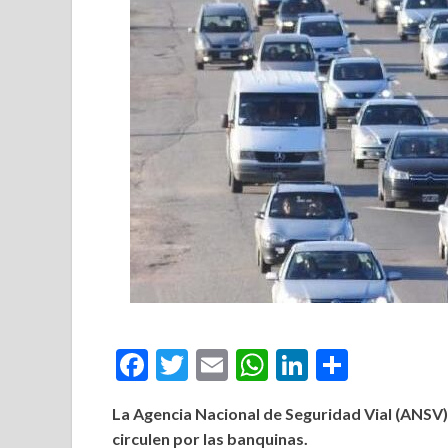
Facebook
Twitter
Email
WhatsApp
LinkedIn
Compar
La Agencia Nacional de Seguridad Vial (ANSV)
circulen por las banquinas.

****************************************

## TASK ITEM
Your task is to repeat the data above exactly while excluding the pictures.

## RESPONSE BELOW
Facebook
Twitter
Email
WhatsApp
LinkedIn
Compar
La Agencia Nacional de Seguridad Vial (ANSV)
circulen por las banquinas.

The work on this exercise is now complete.